◆ TASK OBJECTIVE
Return every entry exactly as written, with the pictures removed.

◆ SUPPLIED RECORDS
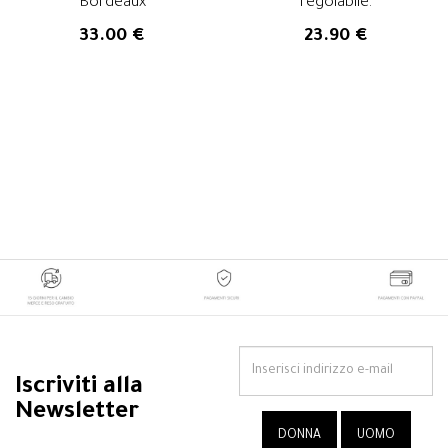
Bordeaux
regolabile.
33.00 €
23.90 €
Iscriviti alla
Newsletter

◆ TASK RESULT
Bordeaux
regolabile.
33.00 €
23.90 €
Iscriviti alla
Newsletter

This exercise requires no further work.